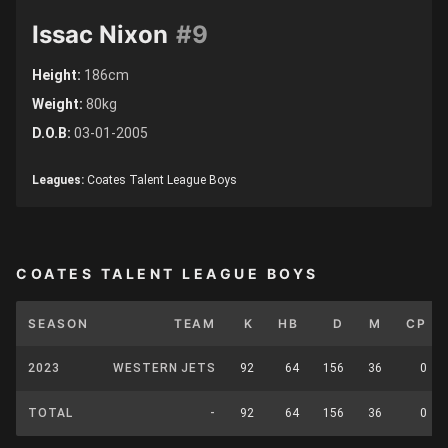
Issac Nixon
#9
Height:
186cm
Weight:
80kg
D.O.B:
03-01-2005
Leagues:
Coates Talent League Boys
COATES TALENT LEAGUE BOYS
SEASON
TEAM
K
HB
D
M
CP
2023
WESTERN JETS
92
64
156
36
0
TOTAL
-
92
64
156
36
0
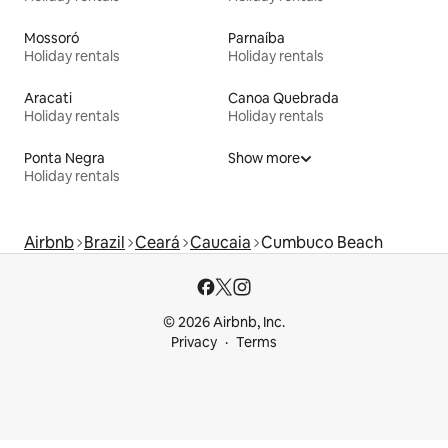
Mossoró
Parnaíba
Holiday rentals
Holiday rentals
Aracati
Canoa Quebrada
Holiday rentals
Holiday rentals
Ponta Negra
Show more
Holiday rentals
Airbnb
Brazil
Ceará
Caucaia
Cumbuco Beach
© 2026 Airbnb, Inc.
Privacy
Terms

┄┄┄┄┄┄┄┄┄┄

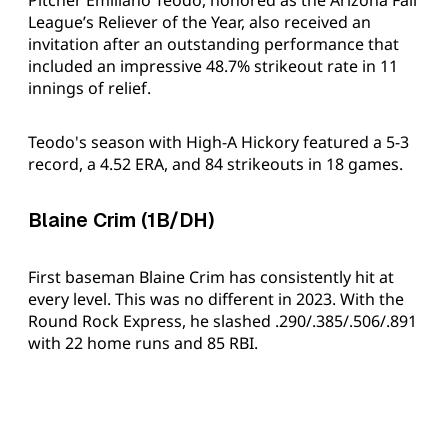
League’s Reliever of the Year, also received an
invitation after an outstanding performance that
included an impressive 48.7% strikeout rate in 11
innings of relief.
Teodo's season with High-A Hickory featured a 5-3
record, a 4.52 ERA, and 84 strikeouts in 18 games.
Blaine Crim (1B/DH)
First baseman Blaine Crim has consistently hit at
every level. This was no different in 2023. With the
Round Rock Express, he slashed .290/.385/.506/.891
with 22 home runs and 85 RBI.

┄┄┄┄┄┄┄┄┄┄

• **Action item**
Give only the number of lines in the preceding data that include the word "Crim".

• **Result**
2